EXERCISE GOAL
Hand back the entries below exactly.

Page layout parsing data:

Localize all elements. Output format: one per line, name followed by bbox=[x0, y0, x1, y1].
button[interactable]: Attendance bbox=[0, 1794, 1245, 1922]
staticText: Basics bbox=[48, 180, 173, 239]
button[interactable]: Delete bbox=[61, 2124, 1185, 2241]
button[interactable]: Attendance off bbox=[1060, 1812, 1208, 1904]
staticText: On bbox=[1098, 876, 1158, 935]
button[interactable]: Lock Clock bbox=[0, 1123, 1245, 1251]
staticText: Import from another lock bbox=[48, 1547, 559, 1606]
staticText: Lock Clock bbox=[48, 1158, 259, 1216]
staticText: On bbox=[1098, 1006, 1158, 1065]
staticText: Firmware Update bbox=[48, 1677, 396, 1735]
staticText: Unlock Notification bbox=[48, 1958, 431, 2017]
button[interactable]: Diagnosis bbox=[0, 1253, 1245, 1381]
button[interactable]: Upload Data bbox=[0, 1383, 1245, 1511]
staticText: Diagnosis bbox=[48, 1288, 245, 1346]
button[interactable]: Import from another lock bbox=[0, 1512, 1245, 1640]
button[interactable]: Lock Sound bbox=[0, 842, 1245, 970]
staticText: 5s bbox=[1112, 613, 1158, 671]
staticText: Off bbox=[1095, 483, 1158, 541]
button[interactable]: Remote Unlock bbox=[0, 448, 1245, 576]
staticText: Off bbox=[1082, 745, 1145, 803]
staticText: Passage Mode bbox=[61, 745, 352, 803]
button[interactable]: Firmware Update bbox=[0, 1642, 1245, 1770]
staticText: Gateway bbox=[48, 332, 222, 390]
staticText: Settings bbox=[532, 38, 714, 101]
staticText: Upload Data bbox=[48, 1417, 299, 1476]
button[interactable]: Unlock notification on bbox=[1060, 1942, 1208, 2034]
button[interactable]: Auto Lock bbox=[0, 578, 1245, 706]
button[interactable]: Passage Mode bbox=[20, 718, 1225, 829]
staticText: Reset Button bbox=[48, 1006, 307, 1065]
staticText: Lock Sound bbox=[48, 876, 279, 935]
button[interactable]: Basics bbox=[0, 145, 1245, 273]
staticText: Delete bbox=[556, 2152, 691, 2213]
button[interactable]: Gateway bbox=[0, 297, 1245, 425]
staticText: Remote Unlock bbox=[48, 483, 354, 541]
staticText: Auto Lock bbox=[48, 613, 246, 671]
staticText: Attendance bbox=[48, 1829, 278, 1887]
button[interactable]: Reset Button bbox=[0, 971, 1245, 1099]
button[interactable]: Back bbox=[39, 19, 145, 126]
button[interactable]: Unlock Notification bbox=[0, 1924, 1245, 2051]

OUTPUT FOR THIS TASK
Localize all elements. Output format: one per line, name followed by bbox=[x0, y0, x1, y1].
button[interactable]: Attendance bbox=[0, 1794, 1245, 1922]
staticText: Basics bbox=[48, 180, 173, 239]
button[interactable]: Delete bbox=[61, 2124, 1185, 2241]
button[interactable]: Attendance off bbox=[1060, 1812, 1208, 1904]
staticText: On bbox=[1098, 876, 1158, 935]
button[interactable]: Lock Clock bbox=[0, 1123, 1245, 1251]
staticText: Import from another lock bbox=[48, 1547, 559, 1606]
staticText: Lock Clock bbox=[48, 1158, 259, 1216]
staticText: On bbox=[1098, 1006, 1158, 1065]
staticText: Firmware Update bbox=[48, 1677, 396, 1735]
staticText: Unlock Notification bbox=[48, 1958, 431, 2017]
button[interactable]: Diagnosis bbox=[0, 1253, 1245, 1381]
button[interactable]: Upload Data bbox=[0, 1383, 1245, 1511]
staticText: Diagnosis bbox=[48, 1288, 245, 1346]
button[interactable]: Import from another lock bbox=[0, 1512, 1245, 1640]
button[interactable]: Lock Sound bbox=[0, 842, 1245, 970]
staticText: 5s bbox=[1112, 613, 1158, 671]
staticText: Off bbox=[1095, 483, 1158, 541]
button[interactable]: Remote Unlock bbox=[0, 448, 1245, 576]
staticText: Off bbox=[1082, 745, 1145, 803]
staticText: Passage Mode bbox=[61, 745, 352, 803]
button[interactable]: Firmware Update bbox=[0, 1642, 1245, 1770]
staticText: Gateway bbox=[48, 332, 222, 390]
staticText: Settings bbox=[532, 38, 714, 101]
staticText: Upload Data bbox=[48, 1417, 299, 1476]
button[interactable]: Unlock notification on bbox=[1060, 1942, 1208, 2034]
button[interactable]: Auto Lock bbox=[0, 578, 1245, 706]
button[interactable]: Passage Mode bbox=[20, 718, 1225, 829]
staticText: Reset Button bbox=[48, 1006, 307, 1065]
staticText: Lock Sound bbox=[48, 876, 279, 935]
button[interactable]: Basics bbox=[0, 145, 1245, 273]
staticText: Delete bbox=[556, 2152, 691, 2213]
button[interactable]: Gateway bbox=[0, 297, 1245, 425]
staticText: Remote Unlock bbox=[48, 483, 354, 541]
staticText: Auto Lock bbox=[48, 613, 246, 671]
staticText: Attendance bbox=[48, 1829, 278, 1887]
button[interactable]: Reset Button bbox=[0, 971, 1245, 1099]
button[interactable]: Back bbox=[39, 19, 145, 126]
button[interactable]: Unlock Notification bbox=[0, 1924, 1245, 2051]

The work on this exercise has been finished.